Solved: Re: Questions on Decision Tree node

pvareschi · Posted 05-13-2020 08:45 AM

Re: Applied Analytics Using SAS Enterprise Miner

I have the following questions on specific aspects of how the Decision Tree node works:

1. Split search for nominal inputs: page 3.32 of the course notes states "[...] if the input is categorical, the average value of the target is taken within each categorical input level. The averages serve the same role as the unique interval input values in the discussion that follows […]"

Does the above mean that, in practice, a nominal input is treated in the same way as an interval one, which implies that, if there are L levels, the algorithm will only consider L-1 splitting points instead of the potential 2^(L-1) difference combination of those levels?

2. Property "Minimum Categorical Size": can this property be used to affect the tree growth? Am I right in saying that it defines the minimum number of cases that a level (of a class input) must have to be considered as a potential separate branch in a split?
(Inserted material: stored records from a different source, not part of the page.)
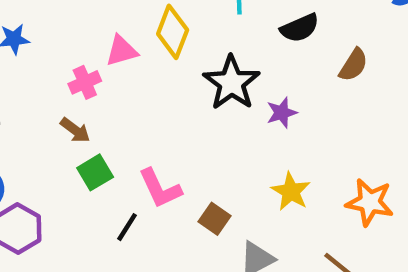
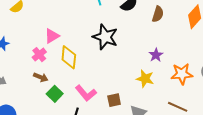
yellow diamond: (173, 32) -> (69, 57), moved
purple star: (282, 113) -> (156, 55), moved
brown square: (215, 219) -> (114, 100), turned -32

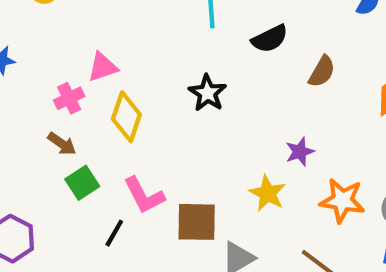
black star: (105, 37) -> (207, 93), size x0.7
brown square: (114, 100) -> (197, 222), size x1.5

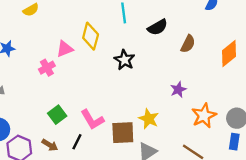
yellow diamond: (126, 117) -> (91, 36), moved
brown arrow: (62, 144) -> (50, 145), moved
yellow star: (268, 193) -> (149, 119), moved
orange star: (342, 201) -> (204, 116), turned -30

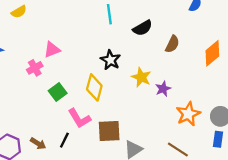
yellow diamond: (91, 36) -> (94, 87), moved
green square: (57, 115) -> (58, 92), moved
yellow star: (149, 119) -> (141, 77), moved

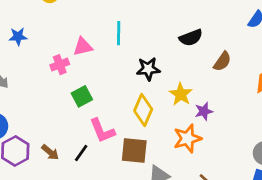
cyan line: (109, 14) -> (119, 33), moved
black star: (110, 60) -> (148, 69), turned 30
yellow diamond: (94, 87) -> (143, 110), moved
orange star: (188, 114) -> (187, 138), moved

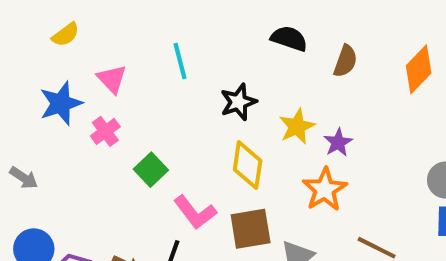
blue star: (18, 37) -> (61, 103), moved, size x1.5
black semicircle: (191, 38) -> (289, 38), turned -125
pink triangle: (83, 47) -> (112, 79), moved, turned -45
yellow star: (181, 94) -> (297, 126), turned 30

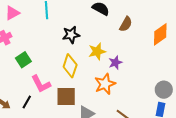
pink triangle: (112, 79) -> (12, 13), turned 35

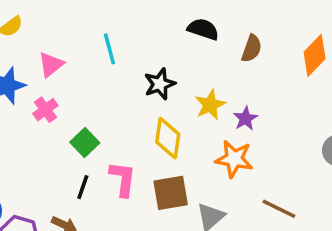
pink L-shape: (41, 84) -> (123, 179), turned -135
orange star: (105, 84) -> (234, 159), turned -30
black line: (27, 102) -> (83, 187), moved

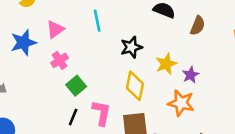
pink cross: (45, 110) -> (60, 60), moved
3. Properties "Exhaustive" and "Node Sample": are they only used with multi-way splits or do they affect a binary tree with a binary target as well?

4. Property "Use Priors": what is the effect of this property? Would it affect the cut-off used for classifying leaves and derived Misclassification rate?

5. Property "Time of Bonferroni Adjustment": I understand the purpose of the Bonferroni Adjustment and how it works, but I am not sure on the purpose of this property and its impact on the growing algorithm

6. Output variables and metrics with Prior Probabilities: when defining Prior Probabilities, on the output dataset I can see the following variables which are not created by other modelling nodes: "Q_target" and "V_target". Are they related to posterior probabilities non-adjusted for priors (while the probabilities in "P_target" variables are adjusted for priors)? What is the difference between Q_ and V_ variables?

Moreover, the fit statistics, show "Average Square Error with Priors" and "Misclassification Rate with Priors": are they calculated on posterior probabilities adjusted for priors? (in which case I assume ASE is based on unadjusted posterior probabilities)

gcjfernandez · Posted 05-27-2020 01:03 PM

Posted Sunday (22 views) | In reply to gcjfernandez_gmail_com

Thank you for your answers. Everything is clear now, with the only exception of the "Time of Bonferroni Adjustment": if option "After" means the Bonferroni adjustment takes place after the split is chosen, what is the point of applying it? What I mean is that if a split is chosen without considering the adjustment, then I do not understand what is the point of applying it after...or does it mean that the best split for a given input is chosen without applying the adjustment and then, before making a comparisong across all candidate inputs, the adjustement is applied so to penalise inputs with a large number of categories?

My Answer:

The difference between using the the Bonferroni adjustment before (default) and after (less conservative) in the decision tree size become obvious when maximum branch size is changed from 2 (default) to a higher number such as 5. With the default branch number 2, no difference in the tree size can be observed with before or after option.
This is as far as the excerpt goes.